Os réus contestaram, dizendo que o exame foi efectuado sob sedação anestésica. Findo o mesmo o 1º réu explicou e contextualizou os vários cenários, por precaução e mero dever de informação, a qual também constava já do termo de consentimento por si assinado. A autora não careceu de medicação para a dor após o exame e abandonou a clinica sem ter reportado quaisquer queixas ou alterações do seu estado. Que a eventual perfuração configura um risco inerente à sua realização e que pode ocorrer sem se manifestar no imediato, mas apenas quando surge infecção consequente à saída do conteúdo intestinal para a cavidade abdominal, provocando então dores que agravam com os movimentos, febre, náuseas ou vómitos. Que aquando do exame a autora recebeu os impressos antes de entrar no consultório, que foram posteriormente explicados e esclarecidos pelo 1º réu antes da realização do exame, e que aquando deste não houve qualquer indício de complicações nem qualquer má prática médica do 1º réu, porquanto observou todas as leges artis.

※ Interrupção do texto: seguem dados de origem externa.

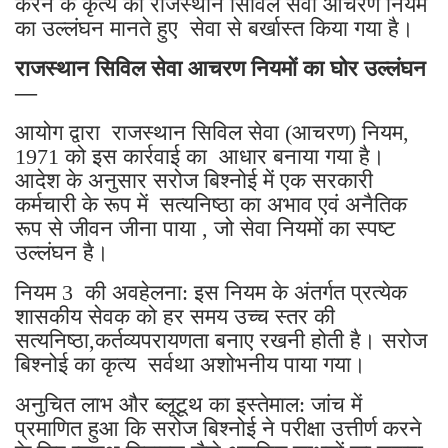
करने के कृत्य को राजस्थान सिविल सेवा आचरण नियम
का उल्लंघन मानते हुए सेवा से बर्खास्त किया गया है।
​राजस्थान सिविल सेवा आचरण नियमों का घोर उल्लंघन
—
​आयोग द्वारा राजस्थान सिविल सेवा (आचरण) नियम,
1971 को इस कार्रवाई का आधार बनाया गया है।
आदेश के अनुसार सरोज बिश्नोई में एक सरकारी
कर्मचारी के रूप में सत्यनिष्ठा का अभाव एवं अनैतिक
रूप से जीवन जीना पाया , जो सेवा नियमों का स्पष्ट
उल्लंघन है।
​नियम 3 की अवहेलना: इस नियम के अंतर्गत प्रत्येक
शासकीय सेवक को हर समय उच्च स्तर की
सत्यनिष्ठा,कर्तव्यपरायणता बनाए रखनी होती है। सरोज
बिश्नोई का कृत्य सर्वथा अशोभनीय पाया गया।
​अनुचित लाभ और ब्लूटूथ का इस्तेमाल: जांच में
प्रमाणित हुआ कि सरोज बिश्नोई ने परीक्षा उत्तीर्ण करने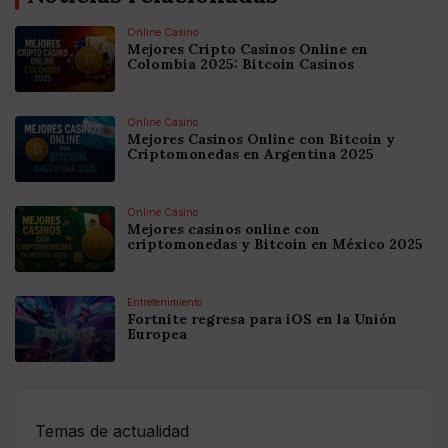
Online Casino
Mejores Cripto Casinos Online en
Colombia 2025: Bitcoin Casinos
Online Casino
Mejores Casinos Online con Bitcoin y
Criptomonedas en Argentina 2025
Online Casino
Mejores casinos online con
criptomonedas y Bitcoin en México 2025
Entretenimiento
Fortnite regresa para iOS en la Unión
Europea
Temas de actualidad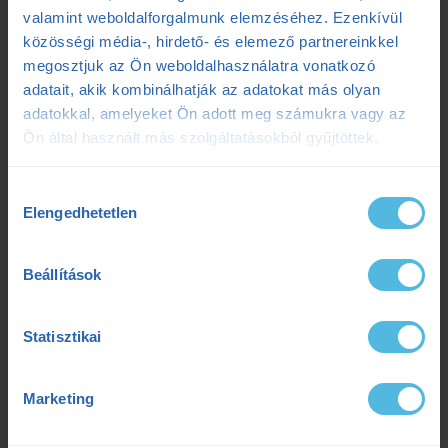
valamint weboldalforgalmunk elemzéséhez. Ezenkívül
2025.07.07.
közösségi média-, hirdető- és elemező partnereinkkel
Ultrabalaton 2025: Csengő István sikeres egyéni teljesítése
2025.05.06.
megosztjuk az Ön weboldalhasználatra vonatkozó
adatait, akik kombinálhatják az adatokat más olyan
adatokkal, amelyeket Ön adott meg számukra vagy az
Címkék
Ön által használt más szolgáltatásokból gyűjtöttek.
Hozzájárulás
Dezső Dana
dietetika
dietetikus
edzés
Elengedhetetlen
kiválasztása
edzéselmélet
edzéstervezés
edzészóna
Beállítások
ensport
ENSPORT Prémium
erősítés
Statisztikai
fokozó futás
futás
futásdinamika
futóedzés
futótechnika
gazdaságosság
Marketing
gyógytorna
intervall
kerékpár
laktát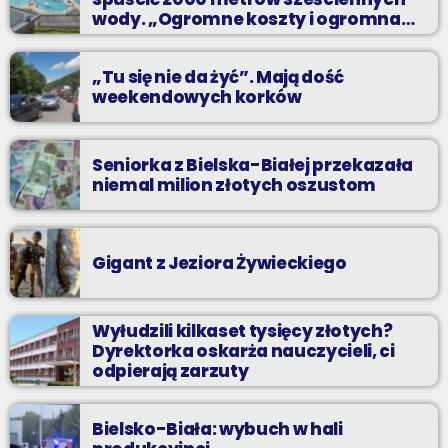
najlepszych dyskotekowych przebojach?
wody. „Ogromne koszty i ogromna
praca”
„Tu się nie da żyć”. Mają dość
weekendowych korków
Seniorka z Bielska-Białej przekazała
niemal milion złotych oszustom
Gigant z Jeziora Żywieckiego
Wyłudzili kilkaset tysięcy złotych?
Dyrektorka oskarża nauczycieli, ci
odpierają zarzuty
Bielsko-Biała: wybuch w hali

A autora veio então impugnar os docs. juntos pelos réus.

* A final foi proferida sentença que julgou parcialmente procedente a acção e, em consequência, decidiu:

  1. Condenar solidariamente os réus a entregar à autora a quantia total de 12.000 €, 2.000 dos quais a título de dano biológico e o remanescente a título de danos não patrimoniais, acrescida de juros de mora, à taxa legal de 4%, contados desde a data da presente decisão e até integral pagamento.

  2. Absolver os réus do demais peticionado pela autora.

* 2. Os RR recorreram, tendo formulado as seguintes conclusões: (…) 3. A A. contra-alegou, concluindo que: (…) II - Factos Provados 1. A autora reside em (...) , concelho do (...) e está inscrita no Centro de Saúde do (...) .

  1. Em data anterior a Março de 2017 a autora começou a sentir alguns problemas intestinais.

  2. Nessa sequência recorreu ao seu médico de família do centro de saúde do (...) , Dr. (…), que a consultou em 27/02/2017, data em que a autora lhe transmitiu tem andado com dores ânus e com alteração do trânsito intestinal e muito nervosa e preocupada, pensa que tem coisa ruim.

  3. Nessa mesma data o seu médico de família aconselhou-a a fazer exames, prescrevendo-lhe análises ao sangue, um eletrocardiograma e uma colonoscopia.

  4. Munida das respectivas prescrições médicas a autora deslocou-se à P (…), onde fez as análises ao sangue.

  5. A funcionária da secretaria da identificada P (…) telefonou para a P (…)de (...) para agendar o exame de colonoscopia a efectuar à autora, que ficou marcado para o dia 13 de Março de 2017, pelas 11h45m, na P (…) de (...) .

  6. Após tal telefonema a identificada funcionária informou a autora que teria que tomar um medicamento que lhe mandaram comprar para lavagem do intestino e 4 litros desse líquido 3 dias antes do exame.

  7. Em momentos anteriores à realização do exame de colonoscopia a autora ingeriu 4 litros do tal líquido, 3 dias antes; esteve sem comer até à realização do exame e tomou um medicamento para lavagem do intestino.

  8. Com vista a realizar o exame de colonoscopia a autora deslocou-se à dita P (…) no dia 13 de Março de 2017.

  9. Antes de entrar para o consultório a autora recebeu os impressos para o consentimento informado e, já no consultório e antes do inicio do exame, a informação constante do termo de consentimento informado foi-lhe transmitida e esclarecida verbalmente pelo 1º réu, que a informou, em diálogo e linguagem adequada às suas capacidades, sobre os riscos de perfuração, hemorragia, infecção entre outros, bem como sobre o modo de reconhecer essas eventuais complicações.

  10. Nessa sequência a autora assinou o termo de consentimento constante de fls. 60/61 e cujo teor se considera reproduzido para todos os efeitos legais.

  11. A eventual perfuração do colon consubstancia um risco inerente à realização do exame de colonoscopia, tratando-se de complicação cuja probabilidade de ocorrência é de 1/1000, e pode ocorrer sem se manifestar de imediato, manifestando-se mais tarde, quando surge a infecção consequente à saída do conteúdo intestinal para a cavidade abdominal, dando então dores que agravam com os movimentos, febre, náuseas ou vómitos.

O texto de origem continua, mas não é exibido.